■ What to do ■
Please set down every entry again exactly as it stands, without the pictures.

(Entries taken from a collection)
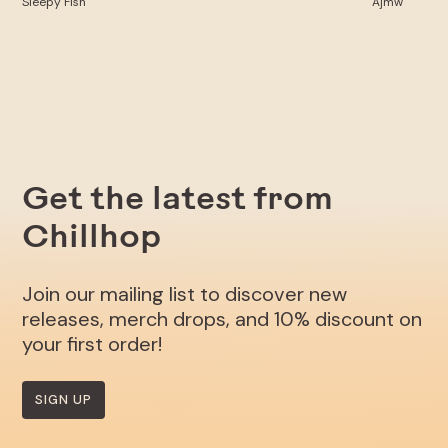
Sleepy Fish
Ajmw
Get the latest from
Chillhop
Join our mailing list to discover new
releases, merch drops, and 10% discount on
your first order!
SIGN UP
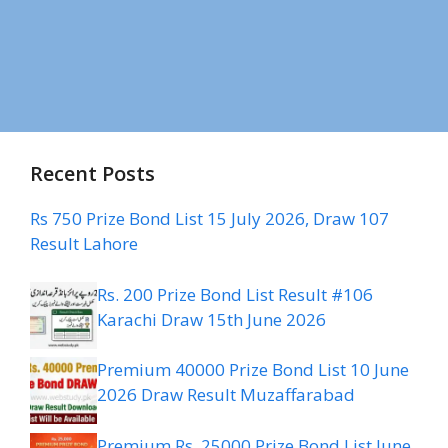
Recent Posts
Rs 750 Prize Bond List 15 July 2026, Draw 107
Result Lahore
Rs. 200 Prize Bond List Result #106
Karachi Draw 15th June 2026
Premium 40000 Prize Bond List 10 June
2026 Draw Result Muzaffarabad
Premium Rs. 25000 Prize Bond List June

■ Response to the task ■
Sleepy Fish
Ajmw
Get the latest from
Chillhop
Join our mailing list to discover new
releases, merch drops, and 10% discount on
your first order!
SIGN UP
Recent Posts
Rs 750 Prize Bond List 15 July 2026, Draw 107
Result Lahore
Rs. 200 Prize Bond List Result #106
Karachi Draw 15th June 2026
Premium 40000 Prize Bond List 10 June
2026 Draw Result Muzaffarabad
Premium Rs. 25000 Prize Bond List June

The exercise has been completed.